Даже тогда, когда, возбужденный ее голым покорным телом, уже робко просящим ласки, Мижуев целовал и мял ее со звериной жестокостью, он уже не чувствовал былой радости, а испытывал только плоское жестокое удовольствие, придумывая неестественные положения, делая больно и унизительно.
Казалось, что он мстил ей за что-то, и видно было, что сам страдал какой-то невысказываемой мукой.
И Мария Сергеевна понимала, отчего это, и потому у нее стали печальны и робки глаза, как будто не смевшие молить о пощаде.
-- Пойдем, -- коротко сказал Мижуев, поймав остро любопытные взгляды в их сторону, и встал.
Она тотчас же торопливо поднялась и пошла с ним рядом, по всегдашней своей милой неловкости, которая когда-то до слез умиляла Мижуева, путаясь в кружевах юбки, теряя то платок, то сумочку и забавно пугаясь этого.
Они вышли на берег, где властвовали темное море да светлая луна, и на самом конце мостков сели на скамью.
Впереди и с боков, со всех сторон было море, и блестящая вода бурно крутила лунный столб. Какая-то бесконечная мелодия-шум, плеск и глухие удары о мол, -- среди которой все время что-то звенело тоненьким хрустальным и слышным, и как будто неслышным голоском, непрестанно тянулась над безбрежным движущимся простором и трогала таинственные грустные струны, будя воспоминания и безотчетное отчаяние в самой глубине души. Порой налетал упругий ветер, и тогда невидимые брызги, заставляя вздрагивать, покрывали лицо и руки мелкой холодной пылью.
Мижуев смотрел на лунный столб, крутящийся в металлически темной воде, и молчал. Как всегда, когда он ночью смотрел в глубину, какое-то тоскливое чувство чуть-чуть шевелилось в нем. Было оно еле заметно и трудно уловимо, но за ним вдруг забывалось все, что окружало его. И становилось пусто и темно.
-- Я хотела поговорить с тобою, Теодор, -- заговорила Мария Сергеевна, и с первого слова было слышно, что она боится, как бы он не рассердился, даже не выслушав ее.
Мижуев молчал, и казалось, что он не слыхал ее слабого голоса за шумом и плеском прокатившейся под мостками волны. Далеко, пока видно было при луне, легла вдоль берега белая полоса пены и растаяла, как снег, а за ней уже надвигалась, бурля и вырастая, новая волна.

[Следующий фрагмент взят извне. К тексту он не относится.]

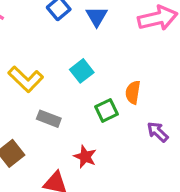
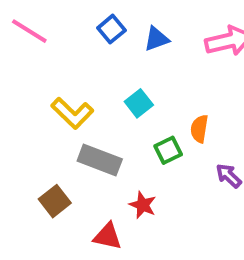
blue triangle: (97, 17) -> (156, 39), turned 40
gray rectangle: (49, 119) -> (100, 160), size x1.5

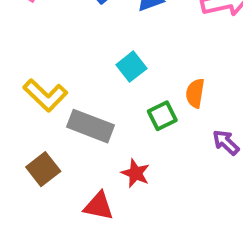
yellow L-shape: (72, 113) -> (45, 95), moved

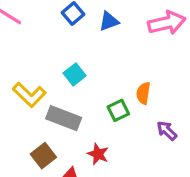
cyan square: (131, 67) -> (75, 74), moved
brown square: (43, 169) -> (43, 156), moved

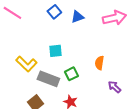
cyan square: (75, 74) -> (55, 51), turned 32
green square: (118, 110) -> (71, 74), moved

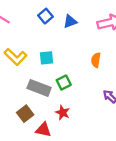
orange semicircle: (99, 63) -> (96, 60), moved
yellow L-shape: (26, 64) -> (15, 57), moved

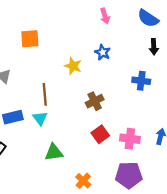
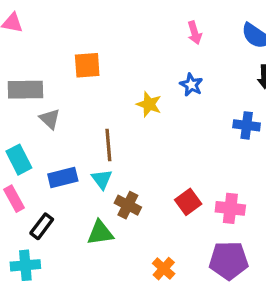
brown cross: (95, 101) -> (128, 205), moved, turned -36
green triangle: (54, 152) -> (100, 233), moved

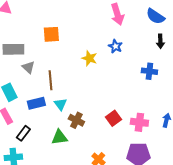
pink arrow: (195, 33) -> (117, 14), size x1.5
brown line: (108, 145) -> (50, 80), moved

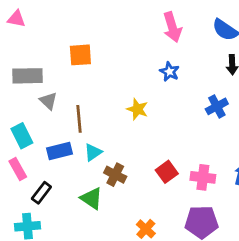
yellow star: (89, 58) -> (137, 109), moved
blue cross: (149, 71) -> (217, 106), turned -35
cyan triangle: (60, 104) -> (93, 152), turned 32
green triangle: (59, 137) -> (92, 198), turned 42

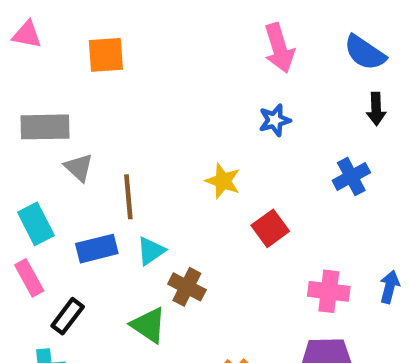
orange square: (80, 55) -> (106, 55), moved
blue star: (169, 72) -> (275, 120), turned 30
red square: (167, 172) -> (270, 228), moved

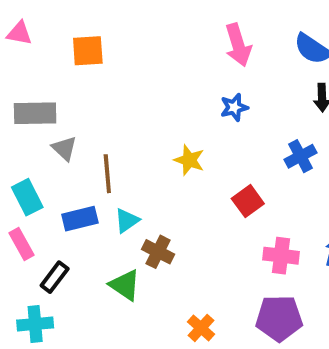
red square: (270, 228) -> (248, 201), moved

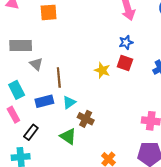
red square: (248, 201) -> (125, 63), moved, turned -35

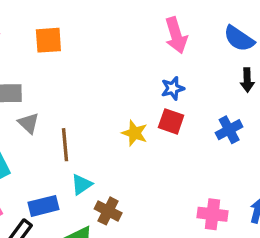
blue rectangle: (44, 101) -> (43, 206), moved

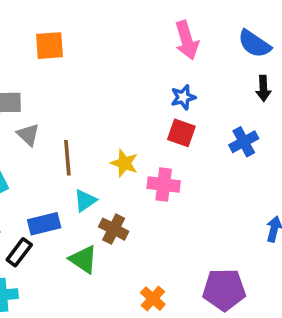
yellow star: (135, 133) -> (124, 163), moved
pink cross: (212, 214) -> (164, 185), moved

Мария Сергеевна полными никому не видных слез глазами посмотрела на Мижуева и, судорожно рванув платок, встала.
-- Это невыносимо! -- сдавленным слабым голосом сказала она, чувствуя, что вся дрожит и от унижения, и от холодного ветра. -- За что ты меня мучаешь?
Мижуев упорно, не глядя на нее, пожал широкими плечами...
Мария Сергеевна замолчала, продолжая рвать свой платок и дрожа всем телом, казавшимся удивительно слабым и изящным на фоне огромного волнующегося простора.
-- Я не могу больше... -- заговорила она быстро, все возвышая голос. -- Ты не имеешь права презирать меня!.. Не имеешь права мучить и унижать!.. Если я и не устояла перед твоими миллионами, как ты говоришь...
-- Я этого никогда не говорил! -- угрюмо возразил Мижуев, упрямо глядя в лунный столб, сверкающий в волнах миллиардами прыгающих голубых звезд и сливающийся на горизонте в таинственное светлое, резко отрезанное от темного неба сказочное царство.
Опять Мария Сергеевна внезапно замолчала, сбитая и раздавленная мучительным недоумением. Все существо ее знало, что он постоянно говорил это, а между тем память не могла подсказать ни одного похожего слова. И она только чувствовала, что погибает в холодном, пустом и неотвратимом, где она -- такая слабая и беспомощная, что -- даже не знает, что сказать, как защищаться и против чего.
-- Но ты так думаешь... я знаю... А если это даже и так, то ведь... Ты сам хотел этого... Ну, пусть, пусть! -- схватившись обеими руками за виски, с отчаянием заговорила Мария Сергеевна. -- Но какою ценою я заплатила за эти миллионы! Они у меня душу отняли... я научилась презирать себя, как последнюю тварь... и что-нибудь одно: или... Как хочешь, но я не могу больше, не могу. Я...
Она опять потеряла слова и только отчаянным, бессильным взглядом оглянулась на темную страшную воду. Руки ее шевелились, и губы дрожали.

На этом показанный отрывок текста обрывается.